- **Work required**
With the images removed, return every line below exactly as it reads.

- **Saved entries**

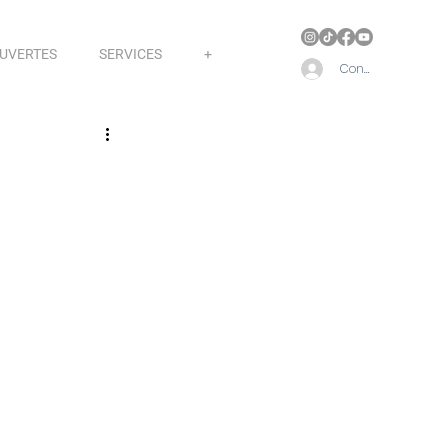
OUVERTES
SERVICES
+
Connect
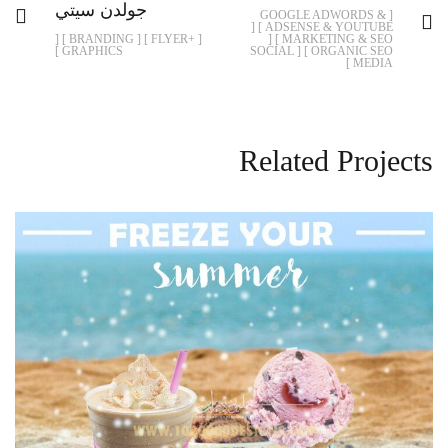
جولدن سيتي
[ GOOGLE ADWORDS &
ADSENSE & YOUTUBE ] [
[ +FLYER ] [ BRANDING ] [
MARKETING & SEO ] [
GRAPHICS ]
ORGANIC SEO ] [ SOCIAL
MEDIA ]
Related Projects
بعض الافكار المتنوعه تم تصميمها
ADVERTISING CAMPAIGNS
+FLYER
BROCHURE
BRANDING
BONDS
FOLDER
BUSINESS CARD
GRAPHICS
FULL IDENTITY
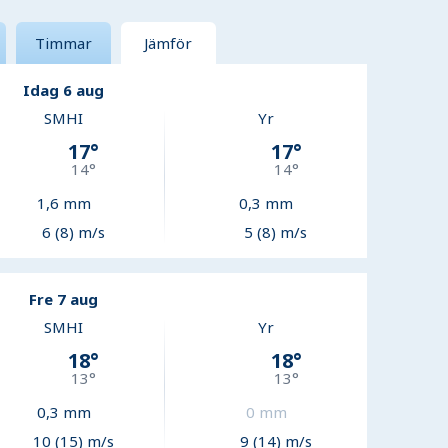
Timmar
Jämför
Idag 6 aug
SMHI
Yr
17
°
17
°
14
°
14
°
1,6
mm
0,3
mm
6 (8) m/s
5 (8) m/s
Fre 7 aug
SMHI
Yr
18
°
18
°
13
°
13
°
0,3
mm
0
mm
10 (15) m/s
9 (14) m/s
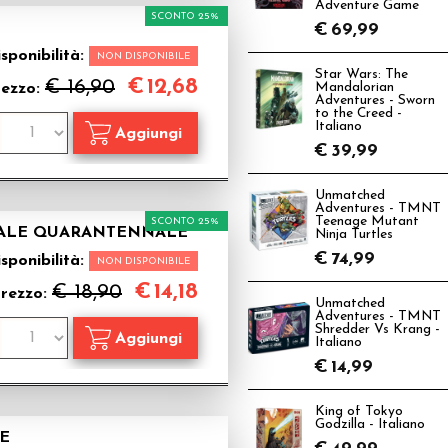
Adventure Game
SCONTO 25%
€
69,99
sponibilità:
NON DISPONIBILE
Star Wars: The
€
12,68
€ 16,90
rezzo:
Mandalorian
Adventures - Sworn
to the Creed -
Italiano
€
39,99
Unmatched
Adventures - TMNT
Teenage Mutant
SCONTO 25%
CIALE QUARANTENNALE
Ninja Turtles
€
74,99
sponibilità:
NON DISPONIBILE
€
14,18
€ 18,90
rezzo:
Unmatched
Adventures - TMNT
Shredder Vs Krang -
Italiano
€
14,99
King of Tokyo
Godzilla - Italiano
LE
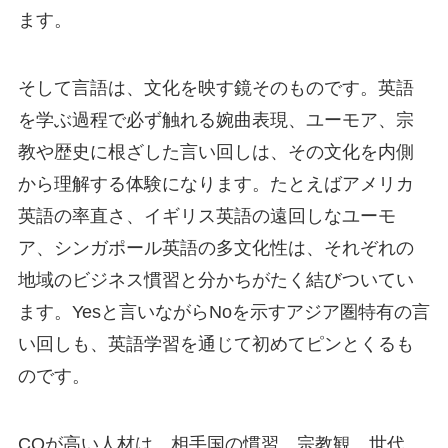
ます。
そして言語は、文化を映す鏡そのものです。英語
を学ぶ過程で必ず触れる婉曲表現、ユーモア、宗
教や歴史に根ざした言い回しは、その文化を内側
から理解する体験になります。たとえばアメリカ
英語の率直さ、イギリス英語の遠回しなユーモ
ア、シンガポール英語の多文化性は、それぞれの
地域のビジネス慣習と分かちがたく結びついてい
ます。Yesと言いながらNoを示すアジア圏特有の言
い回しも、英語学習を通じて初めてピンとくるも
のです。
CQが高い人材は、相手国の慣習、宗教観、世代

- **Your solution**
OUVERTES
SERVICES
+
Connect
جولدن سيتي
[ GOOGLE ADWORDS &
ADSENSE & YOUTUBE ] [
[ +FLYER ] [ BRANDING ] [
MARKETING & SEO ] [
GRAPHICS ]
ORGANIC SEO ] [ SOCIAL
MEDIA ]
Related Projects
بعض الافكار المتنوعه تم تصميمها
ADVERTISING CAMPAIGNS
+FLYER
BROCHURE
BRANDING
BONDS
FOLDER
BUSINESS CARD
GRAPHICS
FULL IDENTITY
Timmar
Jämför
Idag 6 aug
SMHI
Yr
17
°
17
°
14
°
14
°
1,6
mm
0,3
mm
6 (8) m/s
5 (8) m/s
Fre 7 aug
SMHI
Yr
18
°
18
°
13
°
13
°
0,3
mm
0
mm
10 (15) m/s
9 (14) m/s
Adventure Game
SCONTO 25%
€
69,99
sponibilità:
NON DISPONIBILE
Star Wars: The
€
12,68
€ 16,90
rezzo:
Mandalorian
Adventures - Sworn
to the Creed -
Italiano
€
39,99
Unmatched
Adventures - TMNT
Teenage Mutant
SCONTO 25%
CIALE QUARANTENNALE
Ninja Turtles
€
74,99
sponibilità:
NON DISPONIBILE
€
14,18
€ 18,90
rezzo:
Unmatched
Adventures - TMNT
Shredder Vs Krang -
Italiano
€
14,99
King of Tokyo
Godzilla - Italiano
LE
ます。
そして言語は、文化を映す鏡そのものです。英語
を学ぶ過程で必ず触れる婉曲表現、ユーモア、宗
教や歴史に根ざした言い回しは、その文化を内側
から理解する体験になります。たとえばアメリカ
英語の率直さ、イギリス英語の遠回しなユーモ
ア、シンガポール英語の多文化性は、それぞれの
地域のビジネス慣習と分かちがたく結びついてい
ます。Yesと言いながらNoを示すアジア圏特有の言
い回しも、英語学習を通じて初めてピンとくるも
のです。
CQが高い人材は、相手国の慣習、宗教観、世代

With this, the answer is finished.